Ad intervenire dopo il Sindaco è stato il Capogruppo di “Impegno e Partecipazione” Francesco Gangemi, il quale ritornando sulla questione dei rapporti tra i due gruppi di minoranza ha manifestato un certo sgomento poiché, ancora una volta, Nuova Calabria tenta di far passare il messaggio che c’è un’assoluta identità di vedute tra i due gruppi, cosa che in realtà non corrisponde al vero!. Infatti, pur evidenziando un quadro d’azione condiviso sin dall’inizio della consiliatura, non mancano certamente tra i due gruppi le diversità in merito soprattutto agli strumenti da impiegare nella lotta politica e, in taluni casi, anche nei toni da utilizzare in comunicati e documenti vari. In considerazione di ciò appare evidente che la scelta di salire sull’aventino, da parte di Nuova Calabria, non è per nulla condivisa…anzi! perché se risulta già difficile svolgere il ruolo di opposizione dall’interno delle Istituzioni, dovrebbe essere pressochè impossibile farlo dall’esterno. Pertanto, “Impegno e Partecipazione” si dissocia dal contenuto del documento presentato in aula da Nuova Calabria e ribadito anche nella successiva conferenza stampa del 29/03/2019, sia nella parte in cui si afferma che non sussistono le condizioni per continuare a rimanere in seno al Consiglio che quando si sostiene che la scelta è totalmente condivisa…in realtà non lo è per niente! lo testimonia, infatti, anche la presenza odierna in aula di entrambi i Consiglieri di opposizione. Al termine dell’intervento del Consigliere Gangemi il documento è stato allegato ai documenti della seduta.

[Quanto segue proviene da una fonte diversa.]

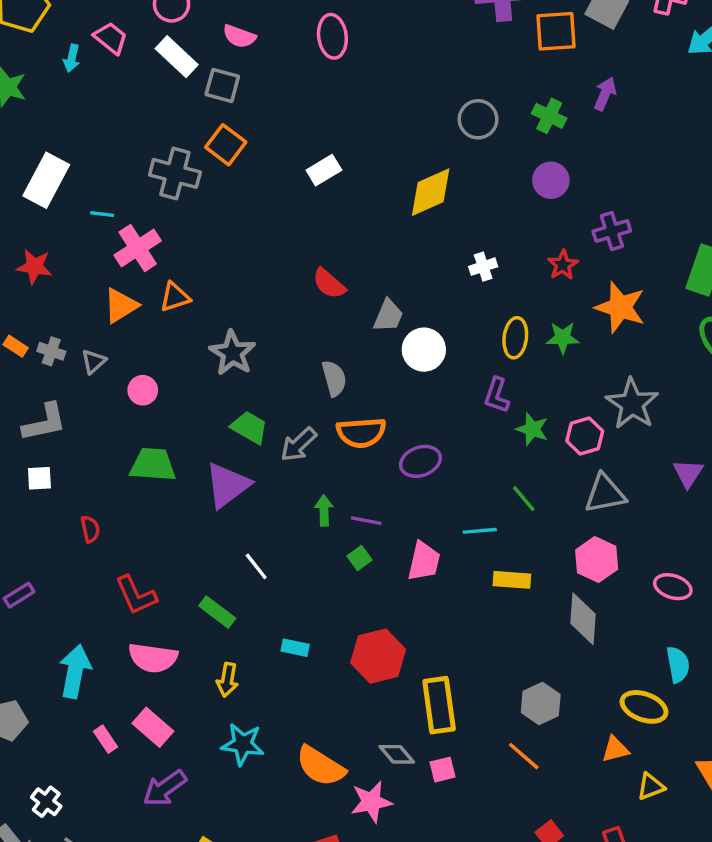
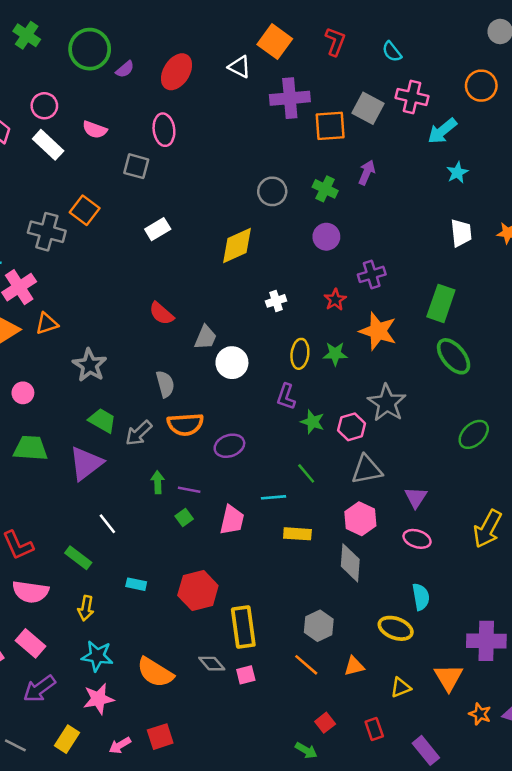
gray square: (222, 85) -> (136, 166), moved
purple triangle: (688, 473) -> (416, 497), moved
orange triangle: (615, 749) -> (354, 666), moved
pink star: (371, 802) -> (98, 699), moved

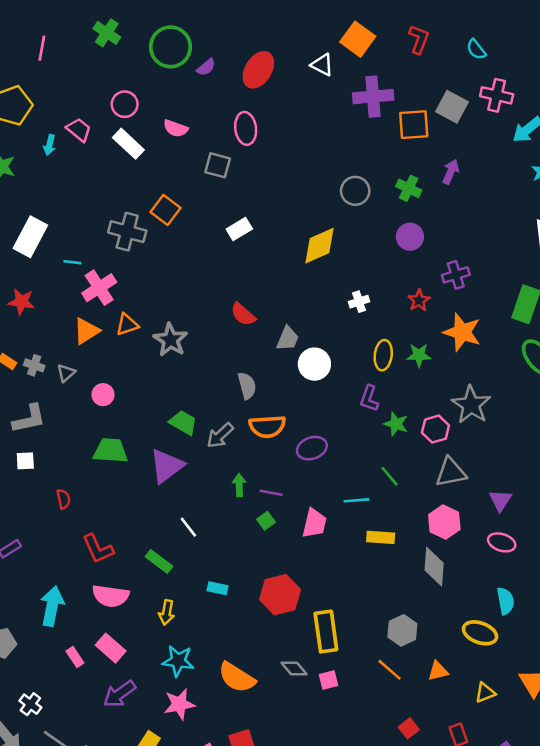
gray star: (90, 365) -> (170, 340), moved

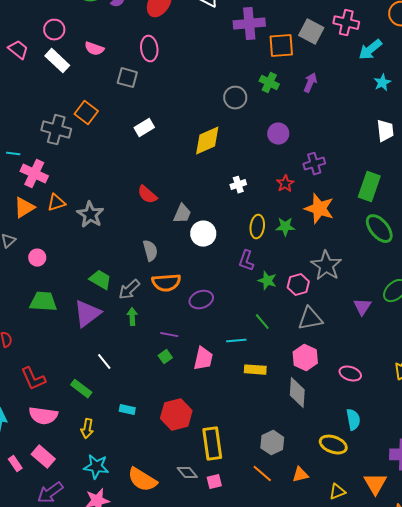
green cross: (409, 188) -> (269, 83), moved
pink cross: (99, 288) -> (34, 174), turned -32
green arrow: (239, 485) -> (132, 317), moved
purple triangle: (500, 500) -> (362, 307), moved

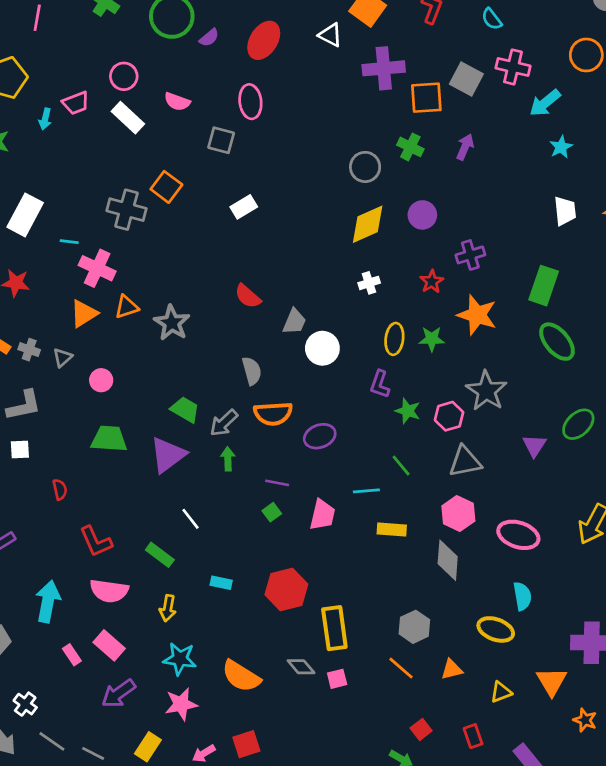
pink trapezoid: (18, 50) -> (76, 103), turned 120
yellow diamond: (207, 141) -> (368, 224), moved
pink ellipse: (350, 374) -> (518, 535), size x1.4

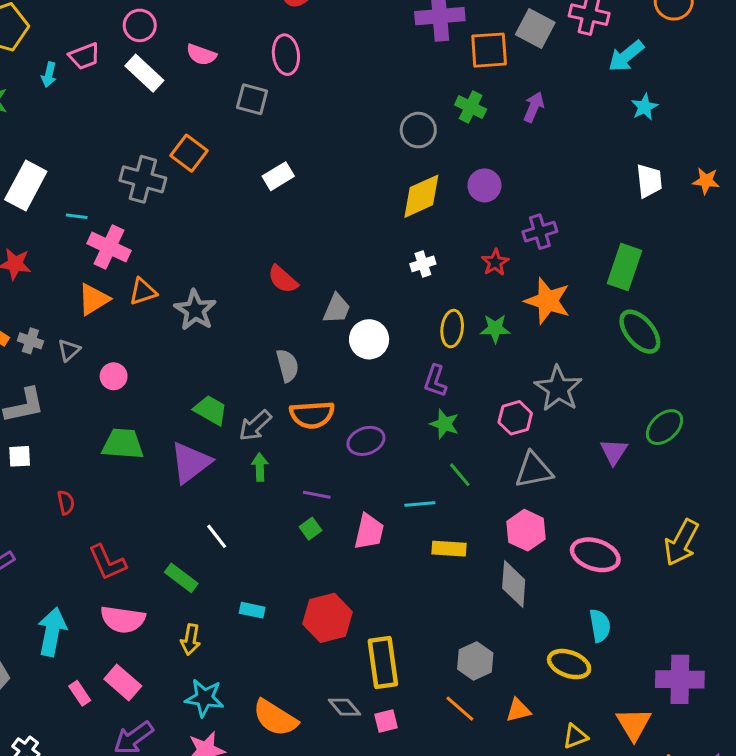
green star: (408, 411) -> (444, 424), moved

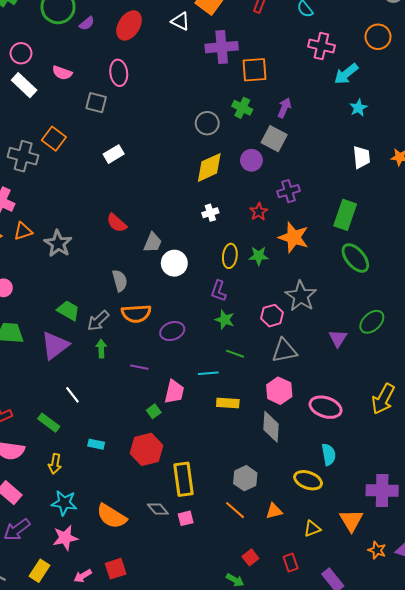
gray square: (535, 28) -> (274, 139), moved
green line: (460, 475) -> (235, 354), turned -30
green square: (311, 529) -> (154, 411), moved

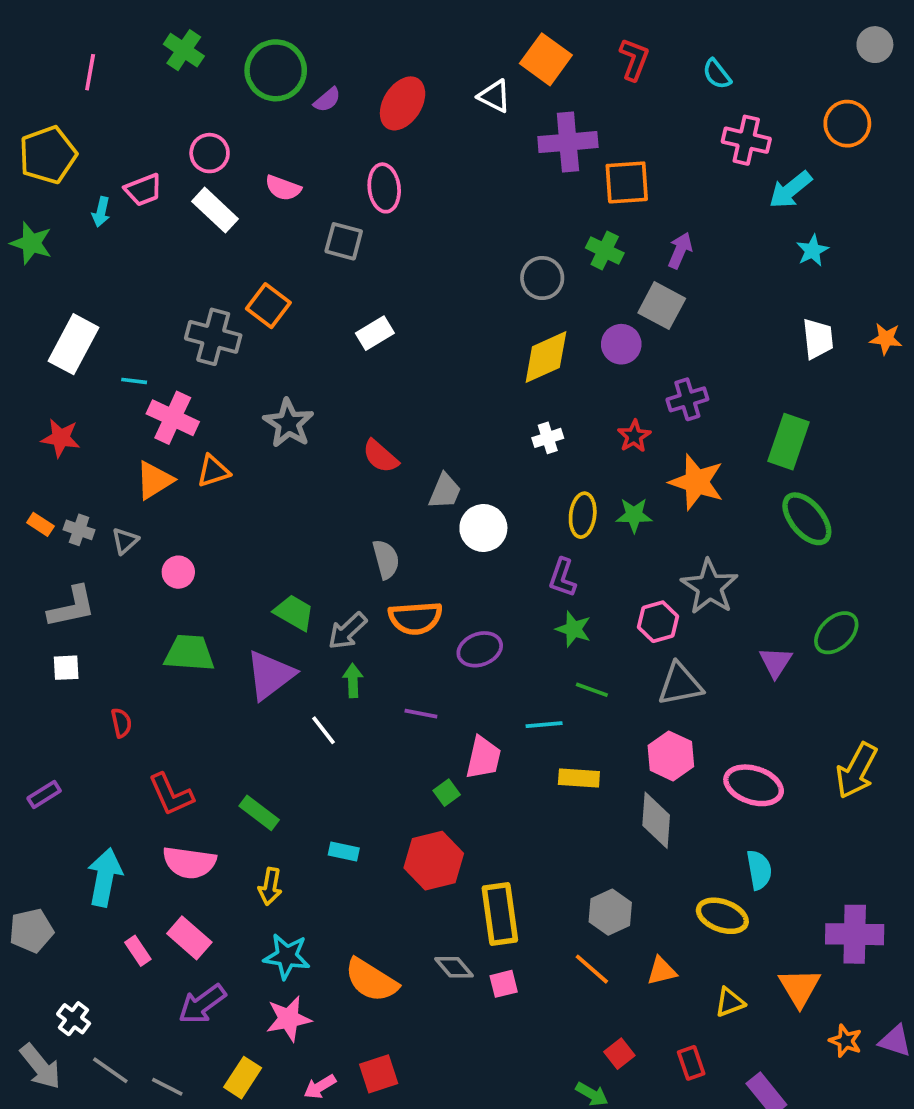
gray star: (58, 244) -> (289, 423), moved
white line: (72, 395) -> (323, 730), moved

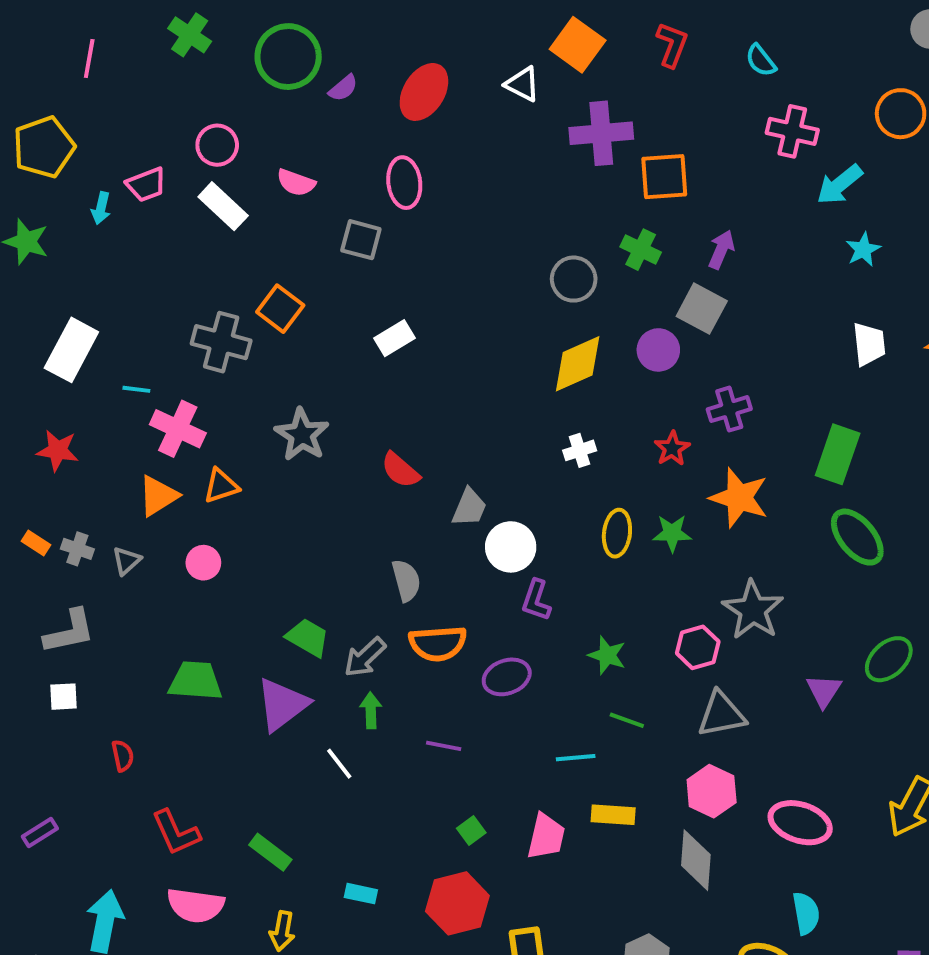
pink circle: (178, 572) -> (203, 563), moved
purple L-shape: (562, 578) -> (536, 600), moved
pink trapezoid: (483, 758) -> (546, 836), moved

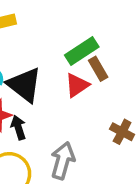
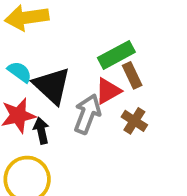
brown cross: (122, 132) -> (134, 121), moved
gray arrow: (63, 161) -> (87, 114), moved

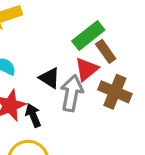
black triangle: (52, 86) -> (49, 78), moved, size x0.6
brown cross: (134, 121) -> (115, 92), size x1.4

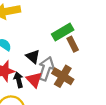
red triangle: (87, 69) -> (34, 80), moved, turned -42
brown cross: (115, 92) -> (63, 76), moved

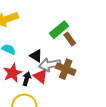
gray arrow: (46, 69) -> (50, 65), turned -110
black arrow: (19, 80) -> (27, 79), turned 40

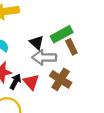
black triangle: (36, 56) -> (37, 43), moved
gray arrow: (50, 65) -> (44, 57), moved

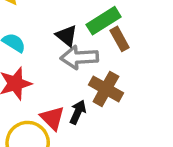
black arrow: (15, 82) -> (78, 112), moved
red triangle: (31, 82) -> (52, 118), moved

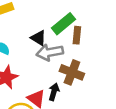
brown rectangle: (120, 39) -> (77, 35), turned 42

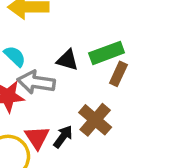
black triangle: (38, 38) -> (67, 60), turned -35
gray arrow: (50, 52) -> (36, 82), moved

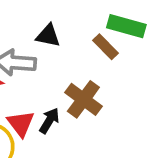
green rectangle: (107, 53) -> (126, 26), moved, turned 40
brown rectangle: (118, 74) -> (106, 47), turned -65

Per quanto riguarda gli altri punti all’OdGe che riguardavano IRPEF, IMU e TASI, ha relazionato l’Assessore al ramo, Maddalena Dattilo, che non ha potuto far altro che chiedere la conferma delle aliquote già vigenti, aliquote che purtroppo erano state già elevate al massimo. Tutti i punti all'OdG (tranne il primo che ha registrato l'astensione del Consigliere Scarfò per motivata assenza) sono stati approvati all'unanimità del Consiglio. Prima di concludere la seduta, il Sindaco, ha reso noto che la Prefettura, nello scorso mese di marzo, ha provveduto a nominare per scadenza di mandato, un nuovo “revisore dei conti” che è il dottor Ettore Giordano, professionista di provata esperienza e capacità che ha già accettato l’incarico e fatto ieri una prima ricognizione in seno all’Ente; il dottor Giordano sostituisce nell’incarico il dottor Meleca al quale sono andati, ovviamente, i ringraziamenti per il proficuo lavoro espletato in questo difficile biennio. L'incarico sarà assolto senza alcuna variazione per quanto riguarda la parte economica legata al compenso per il nuovo revisore.

Al momento di sciogliere la seduta, il Presidente, ha espresso l'augurio che presto Nuova Calabria possa tornare tra i banchi del Consiglio com'è giusto che sia, anche perchè essi rappresentano una fetta consistente dell'elettorato bovalinese che merita di far sentire la propria voce.